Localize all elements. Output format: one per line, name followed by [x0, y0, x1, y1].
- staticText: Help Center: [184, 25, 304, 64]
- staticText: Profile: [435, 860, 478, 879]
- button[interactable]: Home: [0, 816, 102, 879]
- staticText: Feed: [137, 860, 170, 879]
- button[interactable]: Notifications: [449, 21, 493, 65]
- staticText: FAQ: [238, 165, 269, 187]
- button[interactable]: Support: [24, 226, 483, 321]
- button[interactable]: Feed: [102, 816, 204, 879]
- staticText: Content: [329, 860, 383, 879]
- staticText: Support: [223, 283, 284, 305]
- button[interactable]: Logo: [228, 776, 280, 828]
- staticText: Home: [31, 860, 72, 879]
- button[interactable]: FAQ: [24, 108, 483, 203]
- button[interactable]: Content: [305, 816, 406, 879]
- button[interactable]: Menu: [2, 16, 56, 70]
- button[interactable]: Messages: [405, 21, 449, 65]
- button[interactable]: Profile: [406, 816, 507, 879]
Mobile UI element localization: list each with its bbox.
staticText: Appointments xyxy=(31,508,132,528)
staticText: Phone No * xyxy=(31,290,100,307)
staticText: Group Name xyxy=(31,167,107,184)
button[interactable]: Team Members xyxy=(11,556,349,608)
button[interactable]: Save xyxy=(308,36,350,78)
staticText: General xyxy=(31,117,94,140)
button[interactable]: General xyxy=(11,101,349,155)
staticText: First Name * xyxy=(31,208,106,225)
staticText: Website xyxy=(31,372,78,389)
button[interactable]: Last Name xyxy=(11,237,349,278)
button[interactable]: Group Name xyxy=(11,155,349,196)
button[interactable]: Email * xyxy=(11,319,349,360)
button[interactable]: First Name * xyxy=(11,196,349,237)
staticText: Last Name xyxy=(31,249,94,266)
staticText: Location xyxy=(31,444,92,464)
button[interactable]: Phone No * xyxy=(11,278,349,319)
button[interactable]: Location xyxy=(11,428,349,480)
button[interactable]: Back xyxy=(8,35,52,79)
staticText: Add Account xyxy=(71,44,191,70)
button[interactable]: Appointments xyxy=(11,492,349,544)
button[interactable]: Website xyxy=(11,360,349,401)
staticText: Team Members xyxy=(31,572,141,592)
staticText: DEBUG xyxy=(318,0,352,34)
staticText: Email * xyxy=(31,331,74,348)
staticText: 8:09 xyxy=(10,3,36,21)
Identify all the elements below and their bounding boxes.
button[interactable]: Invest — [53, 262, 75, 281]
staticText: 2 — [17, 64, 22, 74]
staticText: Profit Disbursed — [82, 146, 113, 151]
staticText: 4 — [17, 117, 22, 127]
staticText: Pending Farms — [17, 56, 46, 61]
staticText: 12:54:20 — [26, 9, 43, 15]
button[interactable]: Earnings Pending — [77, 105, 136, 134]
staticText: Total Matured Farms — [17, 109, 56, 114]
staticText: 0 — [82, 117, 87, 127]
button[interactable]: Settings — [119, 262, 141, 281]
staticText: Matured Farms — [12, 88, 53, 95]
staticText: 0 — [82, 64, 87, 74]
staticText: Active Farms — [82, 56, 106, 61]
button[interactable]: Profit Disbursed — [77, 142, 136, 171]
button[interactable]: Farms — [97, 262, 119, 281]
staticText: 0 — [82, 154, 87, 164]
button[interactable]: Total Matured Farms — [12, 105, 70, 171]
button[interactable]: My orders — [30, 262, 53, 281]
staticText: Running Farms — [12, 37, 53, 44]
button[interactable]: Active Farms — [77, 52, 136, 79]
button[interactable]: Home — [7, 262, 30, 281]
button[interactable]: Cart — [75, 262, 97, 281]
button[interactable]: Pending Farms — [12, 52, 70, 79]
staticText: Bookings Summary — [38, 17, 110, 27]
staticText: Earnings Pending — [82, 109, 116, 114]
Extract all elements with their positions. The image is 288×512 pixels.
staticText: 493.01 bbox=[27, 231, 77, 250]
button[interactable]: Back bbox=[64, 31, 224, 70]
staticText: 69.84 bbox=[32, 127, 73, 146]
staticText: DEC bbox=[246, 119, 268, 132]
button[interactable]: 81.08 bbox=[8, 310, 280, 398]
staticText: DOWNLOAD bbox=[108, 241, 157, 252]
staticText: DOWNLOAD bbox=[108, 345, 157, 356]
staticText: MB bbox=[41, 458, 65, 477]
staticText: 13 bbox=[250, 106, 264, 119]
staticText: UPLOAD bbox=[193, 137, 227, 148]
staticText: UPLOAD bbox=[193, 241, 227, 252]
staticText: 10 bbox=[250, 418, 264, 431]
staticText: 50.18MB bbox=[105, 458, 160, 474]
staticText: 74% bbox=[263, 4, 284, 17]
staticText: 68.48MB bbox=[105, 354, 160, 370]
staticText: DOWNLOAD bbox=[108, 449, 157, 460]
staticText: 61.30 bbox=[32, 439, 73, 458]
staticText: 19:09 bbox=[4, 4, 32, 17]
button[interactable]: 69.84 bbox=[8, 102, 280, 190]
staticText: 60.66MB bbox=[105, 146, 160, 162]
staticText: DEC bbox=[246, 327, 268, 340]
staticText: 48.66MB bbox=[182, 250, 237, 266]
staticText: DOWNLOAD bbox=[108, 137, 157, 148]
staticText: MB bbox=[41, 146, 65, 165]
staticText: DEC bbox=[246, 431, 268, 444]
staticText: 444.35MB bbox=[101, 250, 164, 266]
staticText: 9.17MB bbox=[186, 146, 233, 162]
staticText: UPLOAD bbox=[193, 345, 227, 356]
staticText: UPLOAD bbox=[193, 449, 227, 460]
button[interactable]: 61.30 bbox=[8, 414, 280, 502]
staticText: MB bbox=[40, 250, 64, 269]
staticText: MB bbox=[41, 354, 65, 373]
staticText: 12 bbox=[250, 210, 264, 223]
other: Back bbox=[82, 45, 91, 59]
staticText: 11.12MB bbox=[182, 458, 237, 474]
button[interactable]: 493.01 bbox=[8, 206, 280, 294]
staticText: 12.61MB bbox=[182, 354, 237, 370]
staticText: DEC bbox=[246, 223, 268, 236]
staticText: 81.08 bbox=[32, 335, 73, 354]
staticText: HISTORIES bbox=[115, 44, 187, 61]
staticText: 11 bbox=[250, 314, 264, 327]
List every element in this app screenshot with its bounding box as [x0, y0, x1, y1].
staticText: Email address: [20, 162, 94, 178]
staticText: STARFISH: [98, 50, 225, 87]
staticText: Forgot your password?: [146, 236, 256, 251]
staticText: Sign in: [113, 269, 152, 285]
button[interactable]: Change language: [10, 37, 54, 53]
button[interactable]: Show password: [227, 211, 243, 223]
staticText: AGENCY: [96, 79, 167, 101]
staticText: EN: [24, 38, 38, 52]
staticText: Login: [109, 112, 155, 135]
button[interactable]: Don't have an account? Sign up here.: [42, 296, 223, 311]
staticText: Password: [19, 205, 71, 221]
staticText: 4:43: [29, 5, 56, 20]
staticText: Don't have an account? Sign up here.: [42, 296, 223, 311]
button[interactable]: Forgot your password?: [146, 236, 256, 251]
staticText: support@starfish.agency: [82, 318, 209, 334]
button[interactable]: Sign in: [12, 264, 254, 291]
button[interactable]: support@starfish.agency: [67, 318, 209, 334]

__DESCRIPTION OF THE TASK__:
Every entry should be duplicated exactly as written.

__ANSWER TO THIS PROBLEM__:
Localize all elements. Output format: one per line, name followed by [x0, y0, x1, y1].
- staticText: Help Center: [184, 25, 304, 64]
- staticText: Profile: [435, 860, 478, 879]
- button[interactable]: Home: [0, 816, 102, 879]
- staticText: Feed: [137, 860, 170, 879]
- button[interactable]: Notifications: [449, 21, 493, 65]
- staticText: FAQ: [238, 165, 269, 187]
- button[interactable]: Support: [24, 226, 483, 321]
- button[interactable]: Feed: [102, 816, 204, 879]
- staticText: Content: [329, 860, 383, 879]
- staticText: Support: [223, 283, 284, 305]
- button[interactable]: Logo: [228, 776, 280, 828]
- staticText: Home: [31, 860, 72, 879]
- button[interactable]: FAQ: [24, 108, 483, 203]
- button[interactable]: Content: [305, 816, 406, 879]
- button[interactable]: Menu: [2, 16, 56, 70]
- button[interactable]: Messages: [405, 21, 449, 65]
- button[interactable]: Profile: [406, 816, 507, 879]
Mobile UI element localization: list each with its bbox.
staticText: Appointments xyxy=(31,508,132,528)
staticText: Phone No * xyxy=(31,290,100,307)
staticText: Group Name xyxy=(31,167,107,184)
button[interactable]: Team Members xyxy=(11,556,349,608)
button[interactable]: Save xyxy=(308,36,350,78)
staticText: General xyxy=(31,117,94,140)
button[interactable]: General xyxy=(11,101,349,155)
staticText: First Name * xyxy=(31,208,106,225)
staticText: Website xyxy=(31,372,78,389)
button[interactable]: Last Name xyxy=(11,237,349,278)
button[interactable]: Group Name xyxy=(11,155,349,196)
button[interactable]: Email * xyxy=(11,319,349,360)
button[interactable]: First Name * xyxy=(11,196,349,237)
staticText: Last Name xyxy=(31,249,94,266)
staticText: Location xyxy=(31,444,92,464)
button[interactable]: Phone No * xyxy=(11,278,349,319)
button[interactable]: Location xyxy=(11,428,349,480)
button[interactable]: Back xyxy=(8,35,52,79)
staticText: Add Account xyxy=(71,44,191,70)
button[interactable]: Appointments xyxy=(11,492,349,544)
button[interactable]: Website xyxy=(11,360,349,401)
staticText: Team Members xyxy=(31,572,141,592)
staticText: DEBUG xyxy=(318,0,352,34)
staticText: Email * xyxy=(31,331,74,348)
staticText: 8:09 xyxy=(10,3,36,21)
Identify all the elements below and their bounding boxes.
button[interactable]: Invest — [53, 262, 75, 281]
staticText: 2 — [17, 64, 22, 74]
staticText: Profit Disbursed — [82, 146, 113, 151]
staticText: 4 — [17, 117, 22, 127]
staticText: Pending Farms — [17, 56, 46, 61]
staticText: 12:54:20 — [26, 9, 43, 15]
button[interactable]: Earnings Pending — [77, 105, 136, 134]
staticText: Total Matured Farms — [17, 109, 56, 114]
staticText: 0 — [82, 117, 87, 127]
button[interactable]: Settings — [119, 262, 141, 281]
staticText: Matured Farms — [12, 88, 53, 95]
staticText: 0 — [82, 64, 87, 74]
staticText: Active Farms — [82, 56, 106, 61]
button[interactable]: Profit Disbursed — [77, 142, 136, 171]
button[interactable]: Farms — [97, 262, 119, 281]
staticText: 0 — [82, 154, 87, 164]
button[interactable]: Total Matured Farms — [12, 105, 70, 171]
button[interactable]: My orders — [30, 262, 53, 281]
staticText: Running Farms — [12, 37, 53, 44]
button[interactable]: Active Farms — [77, 52, 136, 79]
button[interactable]: Home — [7, 262, 30, 281]
button[interactable]: Cart — [75, 262, 97, 281]
button[interactable]: Pending Farms — [12, 52, 70, 79]
staticText: Bookings Summary — [38, 17, 110, 27]
staticText: Earnings Pending — [82, 109, 116, 114]
Extract all elements with their positions. The image is 288×512 pixels.
staticText: 493.01 bbox=[27, 231, 77, 250]
button[interactable]: Back bbox=[64, 31, 224, 70]
staticText: 69.84 bbox=[32, 127, 73, 146]
staticText: DEC bbox=[246, 119, 268, 132]
button[interactable]: 81.08 bbox=[8, 310, 280, 398]
staticText: DOWNLOAD bbox=[108, 241, 157, 252]
staticText: DOWNLOAD bbox=[108, 345, 157, 356]
staticText: MB bbox=[41, 458, 65, 477]
staticText: 13 bbox=[250, 106, 264, 119]
staticText: UPLOAD bbox=[193, 137, 227, 148]
staticText: UPLOAD bbox=[193, 241, 227, 252]
staticText: 10 bbox=[250, 418, 264, 431]
staticText: 50.18MB bbox=[105, 458, 160, 474]
staticText: 74% bbox=[263, 4, 284, 17]
staticText: 68.48MB bbox=[105, 354, 160, 370]
staticText: DOWNLOAD bbox=[108, 449, 157, 460]
staticText: 61.30 bbox=[32, 439, 73, 458]
staticText: 19:09 bbox=[4, 4, 32, 17]
button[interactable]: 69.84 bbox=[8, 102, 280, 190]
staticText: 60.66MB bbox=[105, 146, 160, 162]
staticText: DEC bbox=[246, 327, 268, 340]
staticText: 48.66MB bbox=[182, 250, 237, 266]
staticText: DOWNLOAD bbox=[108, 137, 157, 148]
staticText: MB bbox=[41, 146, 65, 165]
staticText: DEC bbox=[246, 431, 268, 444]
staticText: 444.35MB bbox=[101, 250, 164, 266]
staticText: 9.17MB bbox=[186, 146, 233, 162]
staticText: UPLOAD bbox=[193, 345, 227, 356]
staticText: UPLOAD bbox=[193, 449, 227, 460]
button[interactable]: 61.30 bbox=[8, 414, 280, 502]
staticText: MB bbox=[40, 250, 64, 269]
staticText: MB bbox=[41, 354, 65, 373]
staticText: 12 bbox=[250, 210, 264, 223]
other: Back bbox=[82, 45, 91, 59]
staticText: 11.12MB bbox=[182, 458, 237, 474]
button[interactable]: 493.01 bbox=[8, 206, 280, 294]
staticText: 12.61MB bbox=[182, 354, 237, 370]
staticText: DEC bbox=[246, 223, 268, 236]
staticText: 81.08 bbox=[32, 335, 73, 354]
staticText: HISTORIES bbox=[115, 44, 187, 61]
staticText: 11 bbox=[250, 314, 264, 327]
List every element in this app screenshot with its bounding box as [x0, y0, x1, y1].
staticText: Email address: [20, 162, 94, 178]
staticText: STARFISH: [98, 50, 225, 87]
staticText: Forgot your password?: [146, 236, 256, 251]
staticText: Sign in: [113, 269, 152, 285]
button[interactable]: Change language: [10, 37, 54, 53]
button[interactable]: Show password: [227, 211, 243, 223]
staticText: AGENCY: [96, 79, 167, 101]
staticText: EN: [24, 38, 38, 52]
staticText: Login: [109, 112, 155, 135]
button[interactable]: Don't have an account? Sign up here.: [42, 296, 223, 311]
staticText: Password: [19, 205, 71, 221]
staticText: 4:43: [29, 5, 56, 20]
staticText: Don't have an account? Sign up here.: [42, 296, 223, 311]
button[interactable]: Forgot your password?: [146, 236, 256, 251]
staticText: support@starfish.agency: [82, 318, 209, 334]
button[interactable]: Sign in: [12, 264, 254, 291]
button[interactable]: support@starfish.agency: [67, 318, 209, 334]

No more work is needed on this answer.